Victory Day photography

I’m catching up with some of my RSS subscriptions, so this is a few days late.  On May 9th, Russia and other ex-USSR countries celebrate the Victory Day over the Nazi Germany in the World War II.  Big Picture has an excellent collection of photos covering the celebrations.

Mosfilm Gold Collection on YouTube

Excellent news for all the fans of old Soviet movies: Mosfilm, one of the biggest movie studios in Russia, created a partner channel on YouTube.  They will upload a lot of the classics in full length, good quality, and with English subtitles.  Approximately 20 movies are already uploaded, and Mosfilm has promised to upload at least 5 full featured films every week.  By their own calculations, there will be more than 200 movies on that channel by the end of the 2011.  And all that content absolutely free!

Pages of history

Yesterday I came across this collection of nostalgic photographs that bring back memories from the USSR times.   I was too young to see some of those images in real life, but they still have meaning to me.  Most though are as they were back then.

Yet, these are staged photographs of some every day items.   Today I came across something much more real and something much more dramatic.  It is again a collection of images, but in a video form.  The video shows the staggering difference between the modern day Saint Petersburg and Leningrad (as it was called back then) during the Siege.  As Wikipedia puts it: “It was one of the longest and most destructive sieges in history and one of the most costly in terms of human casualties”.  It lasted for 872 days and it took lives of millions of people.  As per Wikipedia: 1,017,881 were killed, captured, or missing and 2,418,18 wounded or sick from the Red Army forces.  Civilian casualties are in the numbers of 642,000 during the siege and 400,000 at evacuations.  These are only those numbers that were verified.  In reality that was much more.

[youtube=http://www.youtube.com/watch?v=SQ9LGdamU20]

Yaroslavl Roadmap 10-15-20

There were plenty of news recently about Russia in general and its president Dmitry Medvedev in particular taking steps towards building up some technology innovation in the country.  Medvedev visited a number of technology companies in the Silicon Valley.  And there were a few announcements about some sort of technology center being built in Skolkovo, next to Moscow. Most Russians that I’ve talked to about this are very skeptical (me included).

In fact, I’m not even interested on how this project goes now and who is involved with it.  At least, not in Russia.  But there are some interesting developments internationally.   One example in particular that I want to mention is Yaroslavl Roadmap 10-15-20.

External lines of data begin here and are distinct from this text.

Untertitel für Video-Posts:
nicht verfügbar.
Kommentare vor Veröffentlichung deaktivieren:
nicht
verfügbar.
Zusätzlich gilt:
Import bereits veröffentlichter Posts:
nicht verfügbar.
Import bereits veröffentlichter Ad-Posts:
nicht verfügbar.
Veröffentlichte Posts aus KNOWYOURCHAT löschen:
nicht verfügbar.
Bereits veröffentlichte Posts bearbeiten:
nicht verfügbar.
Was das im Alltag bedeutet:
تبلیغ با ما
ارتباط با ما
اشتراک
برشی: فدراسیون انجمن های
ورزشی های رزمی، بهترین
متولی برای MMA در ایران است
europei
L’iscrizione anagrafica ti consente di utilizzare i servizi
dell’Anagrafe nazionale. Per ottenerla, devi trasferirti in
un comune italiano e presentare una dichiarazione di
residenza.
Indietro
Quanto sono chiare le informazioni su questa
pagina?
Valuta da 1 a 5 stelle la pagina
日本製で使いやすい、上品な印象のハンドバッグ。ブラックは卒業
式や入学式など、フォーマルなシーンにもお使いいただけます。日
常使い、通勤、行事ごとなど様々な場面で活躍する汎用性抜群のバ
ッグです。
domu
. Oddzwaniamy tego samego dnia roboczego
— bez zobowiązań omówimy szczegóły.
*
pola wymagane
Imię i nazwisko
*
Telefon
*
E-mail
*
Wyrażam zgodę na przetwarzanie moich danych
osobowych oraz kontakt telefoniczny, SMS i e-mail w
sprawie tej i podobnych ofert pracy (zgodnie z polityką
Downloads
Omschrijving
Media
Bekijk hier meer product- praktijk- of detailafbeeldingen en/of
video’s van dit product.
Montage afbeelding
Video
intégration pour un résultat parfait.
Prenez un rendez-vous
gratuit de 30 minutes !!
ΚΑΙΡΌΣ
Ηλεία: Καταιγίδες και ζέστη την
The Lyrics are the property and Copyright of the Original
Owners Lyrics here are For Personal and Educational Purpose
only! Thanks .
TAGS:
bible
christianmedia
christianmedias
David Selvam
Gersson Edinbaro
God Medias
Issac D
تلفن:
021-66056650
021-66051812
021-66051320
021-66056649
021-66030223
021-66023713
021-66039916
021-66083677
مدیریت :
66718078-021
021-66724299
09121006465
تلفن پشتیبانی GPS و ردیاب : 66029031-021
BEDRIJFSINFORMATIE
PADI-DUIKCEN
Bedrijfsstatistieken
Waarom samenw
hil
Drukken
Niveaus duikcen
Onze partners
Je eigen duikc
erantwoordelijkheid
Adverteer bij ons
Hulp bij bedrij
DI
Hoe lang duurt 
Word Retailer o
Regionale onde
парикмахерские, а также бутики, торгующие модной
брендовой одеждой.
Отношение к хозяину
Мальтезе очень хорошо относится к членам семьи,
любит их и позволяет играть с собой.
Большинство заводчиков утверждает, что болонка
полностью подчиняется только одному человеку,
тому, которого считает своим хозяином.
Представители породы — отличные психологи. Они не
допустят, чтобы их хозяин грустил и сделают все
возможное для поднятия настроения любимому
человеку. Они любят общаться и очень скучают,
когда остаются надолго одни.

As part of the Skolkovo project, Russian government requested some expert help on figuring out the best approach and course of action.  One source of such expert advise came from the New York Academy of Science.  In fact, I think they have done some spectacular research and managed to summarize it in a very concise report.  They titled it “Yaroslavl Roadmap 10-15-20: 10 Years to Implement, 15 Steps to Take, 20 Pitfalls to Avoid—International Experience and the Path Forward for Russian Innovation Policy” (PDF, 3.7 MB, 128 pages).

In essence, it is a very compact review of how technological innovation was formed and grown in Israel, Finland, Taiwan, India, and USA.  It summarizes they key points, successes and failure.  It also briefly describes the specifics of each country and how those specifics affected the chosen path.  It then describes the key specifics of Russia.  Once all that is done, a roadmap is presented, with both generic bullet points and a time table of steps that have to be taken.

And even if my feeling is that this whole work will be completely ignored in Russia, I still think that the report has plenty of interesting information for a lot of other people.  If you work in, with, or near technology, you should download the PDF and at least scroll through it.  If you ever were interested in Silicon Valley, how it came to be, and if or how it can be created somewhere else, then you should definitely download the report.

I downloaded it a few days ago and barely looked through it, but even that alone gave me plenty to think about.  But there is way more than that.  It needs careful reading and studying, which I will do the soonest.  Brilliant stuff!